Within the material below, locate the line with "Ablehnen (712, 2503)" and the line with "Read my new e-book (783, 1355)", then return those two lines and all lines between them, exactly as written.
START DATA TO EXAMINE
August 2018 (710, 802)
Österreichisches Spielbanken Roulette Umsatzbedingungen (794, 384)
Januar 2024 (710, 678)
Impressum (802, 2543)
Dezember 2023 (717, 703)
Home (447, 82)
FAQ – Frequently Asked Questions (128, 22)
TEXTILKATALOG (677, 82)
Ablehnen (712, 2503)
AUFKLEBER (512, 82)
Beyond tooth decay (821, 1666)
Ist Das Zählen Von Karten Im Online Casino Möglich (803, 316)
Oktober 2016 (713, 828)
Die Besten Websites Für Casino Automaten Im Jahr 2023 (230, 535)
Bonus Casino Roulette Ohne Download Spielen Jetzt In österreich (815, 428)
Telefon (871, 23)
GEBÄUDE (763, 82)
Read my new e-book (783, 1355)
END DATA TO EXAMINE
START DATA TO EXAMINE
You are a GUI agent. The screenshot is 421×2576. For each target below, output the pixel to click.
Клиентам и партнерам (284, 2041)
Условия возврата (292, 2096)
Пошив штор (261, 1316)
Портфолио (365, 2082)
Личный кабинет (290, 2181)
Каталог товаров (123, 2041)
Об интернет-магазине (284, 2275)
END DATA TO EXAMINE
=== RESPONSE TO THIS EXERCISE ===
Ablehnen (712, 2503)
AUFKLEBER (512, 82)
Beyond tooth decay (821, 1666)
Ist Das Zählen Von Karten Im Online Casino Möglich (803, 316)
Oktober 2016 (713, 828)
Die Besten Websites Für Casino Automaten Im Jahr 2023 (230, 535)
Bonus Casino Roulette Ohne Download Spielen Jetzt In österreich (815, 428)
Telefon (871, 23)
GEBÄUDE (763, 82)
Read my new e-book (783, 1355)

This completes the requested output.